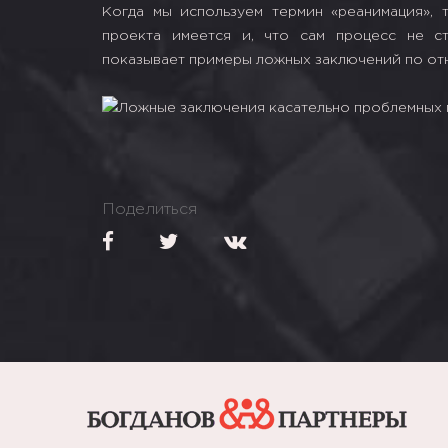
Когда мы используем термин «реанимация», 
проекта имеется и, что сам процесс не с
показывает примеры ложных заключений по от
Поделиться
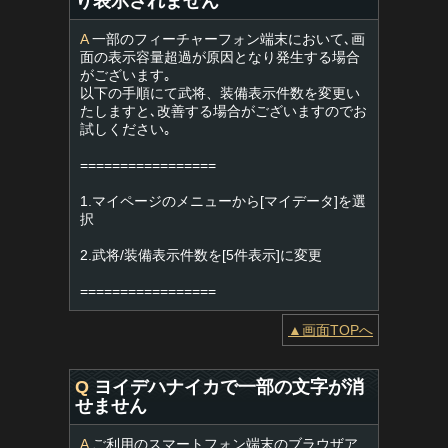
り表示されません
A
一部のフィーチャーフォン端末において､画
面の表示容量超過が原因となり発生する場合
がございます｡
以下の手順にて武将、装備表示件数を変更い
たしますと､改善する場合がございますのでお
試しください｡
=================
1.マイページのメニューから[マイデータ]を選
択
2.武将/装備表示件数を[5件表示]に変更
=================
▲画面TOPへ
Q
ヨイデハナイカで一部の文字が消
せません
A
ご利用のスマートフォン端末のブラウザア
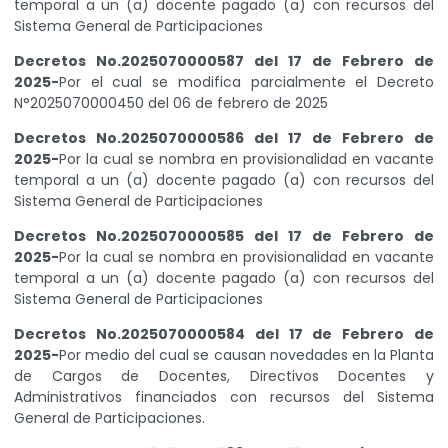
temporal a un (a) docente pagado (a) con recursos del
Sistema General de Participaciones
Decretos No.2025070000587 del 17 de Febrero de
2025-
Por el cual se modifica parcialmente el Decreto
N°2025070000450 del 06 de febrero de 2025
Decretos No.2025070000586 del 17 de Febrero de
2025-
Por la cual se nombra en provisionalidad en vacante
temporal a un (a) docente pagado (a) con recursos del
Sistema General de Participaciones
Decretos No.2025070000585 del 17 de Febrero de
2025-
Por la cual se nombra en provisionalidad en vacante
temporal a un (a) docente pagado (a) con recursos del
Sistema General de Participaciones
Decretos No.2025070000584 del 17 de Febrero de
2025-
Por medio del cual se causan novedades en la Planta
de Cargos de Docentes, Directivos Docentes y
Administrativos financiados con recursos del Sistema
General de Participaciones.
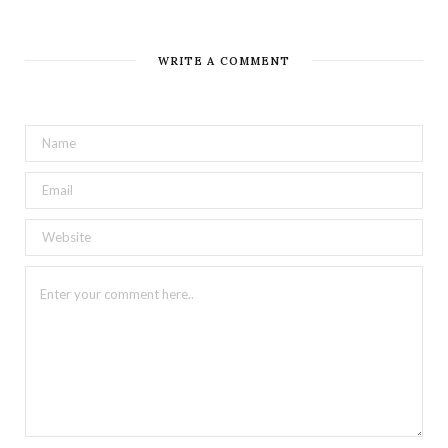
WRITE A COMMENT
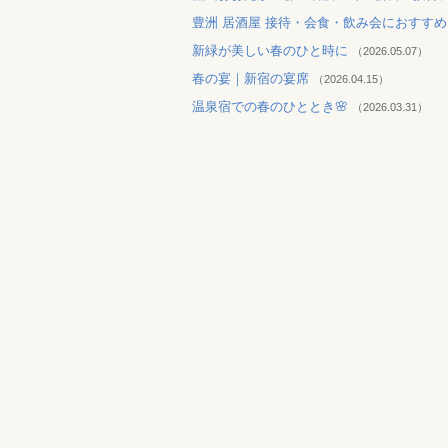
豊洲 居酒屋 接待・会食・飲み会におすす
新緑が美しい春のひと時に
（2026.05.07）
春の宴｜新宿の宴席
（2026.04.15）
温泉宿での春のひととき🌸
（2026.03.31）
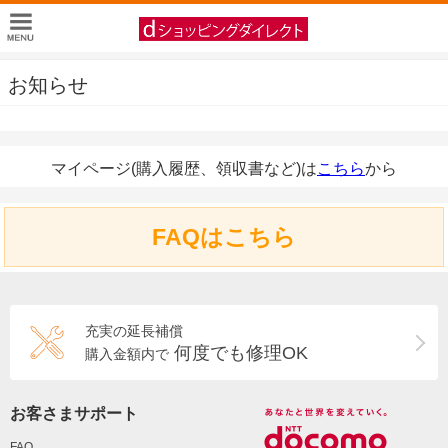
お知らせ
マイページ(購入履歴、領収書など)は
こちら
から
FAQはこちら
充実の延長補償
何度でも修理OK
購入金額内で
お客さまサポート
FAQ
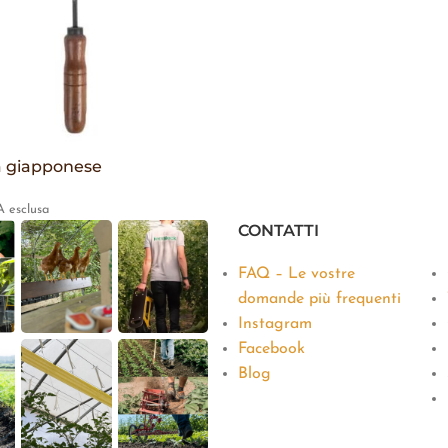
 giapponese
A esclusa
CONTATTI
FAQ – Le vostre
domande più frequenti
Instagram
Facebook
Blog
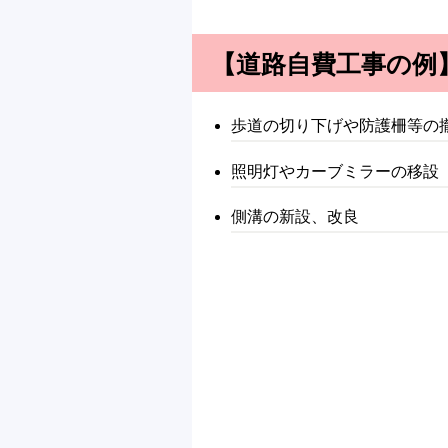
【道路自費工事の例
歩道の切り下げや防護柵等の
照明灯やカーブミラーの移設
側溝の新設、改良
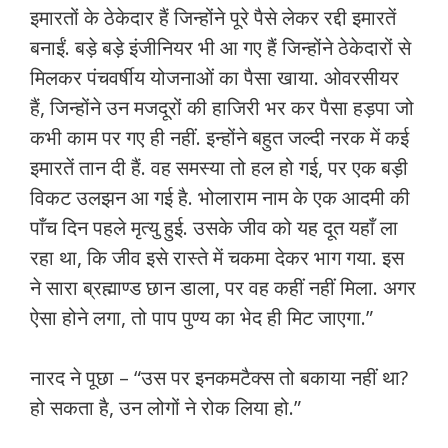
इमारतों के ठेकेदार हैं जिन्होंने पूरे पैसे लेकर रद्दी इमारतें
बनाईं. बड़े बड़े इंजीनियर भी आ गए हैं जिन्होंने ठेकेदारों से
मिलकर पंचवर्षीय योजनाओं का पैसा खाया. ओवरसीयर
हैं, जिन्होंने उन मजदूरों की हाजिरी भर कर पैसा हड़पा जो
कभी काम पर गए ही नहीं. इन्होंने बहुत जल्दी नरक में कई
इमारतें तान दी हैं. वह समस्या तो हल हो गई, पर एक बड़ी
विकट उलझन आ गई है. भोलाराम नाम के एक आदमी की
पाँच दिन पहले मृत्यु हुई. उसके जीव को यह दूत यहाँ ला
रहा था, कि जीव इसे रास्ते में चकमा देकर भाग गया. इस
ने सारा ब्रह्माण्ड छान डाला, पर वह कहीं नहीं मिला. अगर
ऐसा होने लगा, तो पाप पुण्य का भेद ही मिट जाएगा.”
नारद ने पूछा – “उस पर इनकमटैक्स तो बकाया नहीं था?
हो सकता है, उन लोगों ने रोक लिया हो.”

++++++++++++++++++++

- **What you are asked to do**
Give the records again exactly as they stand, so that only the pictures are missing.

- **Result of the task**
Когда мы используем термин «реанимация», 
проекта имеется и, что сам процесс не с
показывает примеры ложных заключений по от
Поделиться
り表示されません
A
一部のフィーチャーフォン端末において､画
面の表示容量超過が原因となり発生する場合
がございます｡
以下の手順にて武将、装備表示件数を変更い
たしますと､改善する場合がございますのでお
試しください｡
=================
1.マイページのメニューから[マイデータ]を選
択
2.武将/装備表示件数を[5件表示]に変更
=================
▲画面TOPへ
Q
ヨイデハナイカで一部の文字が消
せません
A
ご利用のスマートフォン端末のブラウザア
temporal a un (a) docente pagado (a) con recursos del
Sistema General de Participaciones
Decretos No.2025070000587 del 17 de Febrero de
2025-
Por el cual se modifica parcialmente el Decreto
N°2025070000450 del 06 de febrero de 2025
Decretos No.2025070000586 del 17 de Febrero de
2025-
Por la cual se nombra en provisionalidad en vacante
temporal a un (a) docente pagado (a) con recursos del
Sistema General de Participaciones
Decretos No.2025070000585 del 17 de Febrero de
2025-
Por la cual se nombra en provisionalidad en vacante
temporal a un (a) docente pagado (a) con recursos del
Sistema General de Participaciones
Decretos No.2025070000584 del 17 de Febrero de
2025-
Por medio del cual se causan novedades en la Planta
de Cargos de Docentes, Directivos Docentes y
Administrativos financiados con recursos del Sistema
General de Participaciones.
WRITE A COMMENT
豊洲 居酒屋 接待・会食・飲み会におすす
新緑が美しい春のひと時に
（2026.05.07）
春の宴｜新宿の宴席
（2026.04.15）
温泉宿での春のひととき🌸
（2026.03.31）
お知らせ
マイページ(購入履歴、領収書など)は
こちら
から
FAQはこちら
充実の延長補償
何度でも修理OK
購入金額内で
お客さまサポート
FAQ
 giapponese
A esclusa
CONTATTI
FAQ – Le vostre
domande più frequenti
Instagram
Facebook
Blog
【道路自費工事の例
歩道の切り下げや防護柵等の
照明灯やカーブミラーの移設
側溝の新設、改良
इमारतों के ठेकेदार हैं जिन्होंने पूरे पैसे लेकर रद्दी इमारतें
बनाईं. बड़े बड़े इंजीनियर भी आ गए हैं जिन्होंने ठेकेदारों से
मिलकर पंचवर्षीय योजनाओं का पैसा खाया. ओवरसीयर
हैं, जिन्होंने उन मजदूरों की हाजिरी भर कर पैसा हड़पा जो
कभी काम पर गए ही नहीं. इन्होंने बहुत जल्दी नरक में कई
इमारतें तान दी हैं. वह समस्या तो हल हो गई, पर एक बड़ी
विकट उलझन आ गई है. भोलाराम नाम के एक आदमी की
पाँच दिन पहले मृत्यु हुई. उसके जीव को यह दूत यहाँ ला
रहा था, कि जीव इसे रास्ते में चकमा देकर भाग गया. इस
ने सारा ब्रह्माण्ड छान डाला, पर वह कहीं नहीं मिला. अगर
ऐसा होने लगा, तो पाप पुण्य का भेद ही मिट जाएगा.”
नारद ने पूछा – “उस पर इनकमटैक्स तो बकाया नहीं था?
हो सकता है, उन लोगों ने रोक लिया हो.”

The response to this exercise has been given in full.